O aumento, em dezembro, dos preços do álcool hidratado que é misturado à gasolina foi a demonstração mais recente da técnica dos usineiros para desfrutar do melhor dos mundos: na entressafra, quando o produto é escasso, defendem o regime de mercado, com preços livres; e na safra, quando sobra álcool combustível, reclamam a intervenção do governo para garantir preços.

Entre a última semana de novembro e a última semana de dezembro, em São Paulo, houve elevação de 12,91% dos preços médios do álcool hidratado nas usinas - de R$ 0,74659 o litro para R$ 0,84299 o litro -, segundo pesquisa do Centro de Estudos Avançados em Economia Aplicada (Cepea/USP).

Em alguns Estados, como o Rio, a alta foi maior e às vésperas do Natal os usineiros elevaram os preços do litro de álcool de R$ 0,7678 para R$ 0,9060.

Segundo uma dirigente do Sindicato do Comércio Varejista de Derivados de Petróleo (Sincopetro) da área de Sorocaba, os reajustes para o consumidor final chegaram a 20%. Na semana passada, o aumento médio, nos postos, foi de R$ 0,10, chegando a R$ 1,39 o litro. Nesta semana, o preço chegou a atingir R$ 1,50.

Nada se compara, por ora, à disparada de preços observada no início de 2006, quando o álcool, nas bombas, chegou a superar a casa dos R$ 2,00 o litro. Mas, ainda assim, a alta não se justifica. Com o crescimento de 10,1% da safra de cana da maior região produtora, não há risco de desabastecimento do mercado interno, admite a União da Agroindústria Canavieira de São Paulo (Unica), que representa os usineiros.

Além disso, nesta safra as usinas produziram mais álcool do que açúcar. Por isso, uma dirigente do Sinduscon, Ivanilde Vieira, considerou que a alta em curso é ¿extremamente oportunista¿, além de qualificar como ¿absurda¿ a alegação das usinas de que faltaria álcool.

Para justificar o aumento, usinas e distribuidoras argumentam que a crise nos aeroportos estimulou as viagens de automóvel. Além disso, os veículos bicombustíveis, que também consomem álcool, já predominam no segmento de novos. Em 2006, até novembro, foi vendido 1,26 milhão de veículos flexfuel, responsáveis por 77% do total.

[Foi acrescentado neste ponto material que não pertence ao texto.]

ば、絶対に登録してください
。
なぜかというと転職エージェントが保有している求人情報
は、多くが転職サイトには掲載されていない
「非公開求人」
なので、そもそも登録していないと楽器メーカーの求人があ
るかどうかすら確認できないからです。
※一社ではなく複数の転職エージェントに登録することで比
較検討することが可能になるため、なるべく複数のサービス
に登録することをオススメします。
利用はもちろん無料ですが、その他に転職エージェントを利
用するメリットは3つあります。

Assim como a crise dos aeroportos deveu-se à inépcia do governo federal, o aumento da demanda de álcool do fim de ano também decorreu de equívocos oficiais.

Não há motivos para manter a atual proporção de álcool misturado à gasolina, elevada de 20% para 23%, em 20 de novembro. Nada justificou essa decisão, que deu prioridade às conveniências dos usineiros, que querem ter compradores cativos para seus excedentes, e não aos consumidores.

Aumentos de preços e ameaças de desabastecimento se repetem a cada ano, desde 2002, quando ocorreu a liberação dos preços dos combustíveis, em toda a cadeia de produção e comercialização. Em 2003, governantes chegaram a afirmar que bastaria o convencimento e o cumprimento de compromissos com os usineiros para que fosse restabelecido o equilíbrio entre a oferta e a demanda de álcool. É claro que isto não basta.

Se há uma intervenção razoável, esta seria a da formação, pelo governo, de estoques reguladores de álcool, para serem liberados tanto nas crises artificiais - como a atual, em que os produtores pretendem levar vantagem injustificada - como nas crises reais, quando ocorre, de fato, um quadro de escassez.

Adotado o regime de livre mercado, não há como evitar que os preços dependam da oferta e da demanda, inclusive internacional, que agora aumenta devido ao crescente interesse dos países industrializados por combustíveis menos poluentes, como o álcool. Mas esta demanda ainda não é grande a ponto de afetar o abastecimento doméstico.

Nas condições atuais, não é justificável que o governo mantenha em 23% a proporção de álcool na gasolina. A elevação, adotada em hora errada, deveria ser imediatamente revogada. A alta dos preços é o melhor indicador de uma política oficial mal calibrada.